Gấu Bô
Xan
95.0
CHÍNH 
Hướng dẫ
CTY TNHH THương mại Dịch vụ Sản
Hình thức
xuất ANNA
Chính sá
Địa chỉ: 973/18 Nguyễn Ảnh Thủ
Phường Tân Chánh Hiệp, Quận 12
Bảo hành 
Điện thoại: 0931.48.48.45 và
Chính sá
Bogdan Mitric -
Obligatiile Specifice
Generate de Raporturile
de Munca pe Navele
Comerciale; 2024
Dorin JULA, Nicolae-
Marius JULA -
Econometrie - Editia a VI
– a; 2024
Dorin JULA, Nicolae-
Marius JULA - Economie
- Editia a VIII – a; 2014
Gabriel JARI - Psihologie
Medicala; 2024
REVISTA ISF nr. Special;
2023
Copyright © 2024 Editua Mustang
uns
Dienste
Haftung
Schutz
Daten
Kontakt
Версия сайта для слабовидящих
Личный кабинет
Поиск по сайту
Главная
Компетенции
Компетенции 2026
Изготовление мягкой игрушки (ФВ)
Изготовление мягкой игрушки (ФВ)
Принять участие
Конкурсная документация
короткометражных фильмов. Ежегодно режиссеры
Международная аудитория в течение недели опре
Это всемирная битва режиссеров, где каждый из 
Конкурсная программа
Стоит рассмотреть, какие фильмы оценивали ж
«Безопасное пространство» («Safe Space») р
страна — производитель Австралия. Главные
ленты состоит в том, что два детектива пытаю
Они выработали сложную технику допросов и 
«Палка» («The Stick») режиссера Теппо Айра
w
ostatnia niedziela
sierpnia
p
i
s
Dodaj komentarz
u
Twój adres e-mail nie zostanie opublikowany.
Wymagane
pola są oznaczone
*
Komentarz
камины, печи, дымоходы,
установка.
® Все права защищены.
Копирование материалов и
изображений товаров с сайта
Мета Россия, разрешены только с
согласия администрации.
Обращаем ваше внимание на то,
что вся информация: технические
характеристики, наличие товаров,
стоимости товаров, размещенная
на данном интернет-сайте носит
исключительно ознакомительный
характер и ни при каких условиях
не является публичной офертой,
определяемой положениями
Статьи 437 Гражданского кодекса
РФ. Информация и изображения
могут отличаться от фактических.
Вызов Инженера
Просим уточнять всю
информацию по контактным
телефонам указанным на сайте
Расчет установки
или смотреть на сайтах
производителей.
·····
_Assigned task:_
Beginning at the line above with "pola są oznaczone" and finishing at the line with "определяемой положениями", return each line exactly and return nothing else.

_Response:_
pola są oznaczone
*
Komentarz
камины, печи, дымоходы,
установка.
® Все права защищены.
Копирование материалов и
изображений товаров с сайта
Мета Россия, разрешены только с
согласия администрации.
Обращаем ваше внимание на то,
что вся информация: технические
характеристики, наличие товаров,
стоимости товаров, размещенная
на данном интернет-сайте носит
исключительно ознакомительный
характер и ни при каких условиях
не является публичной офертой,
определяемой положениями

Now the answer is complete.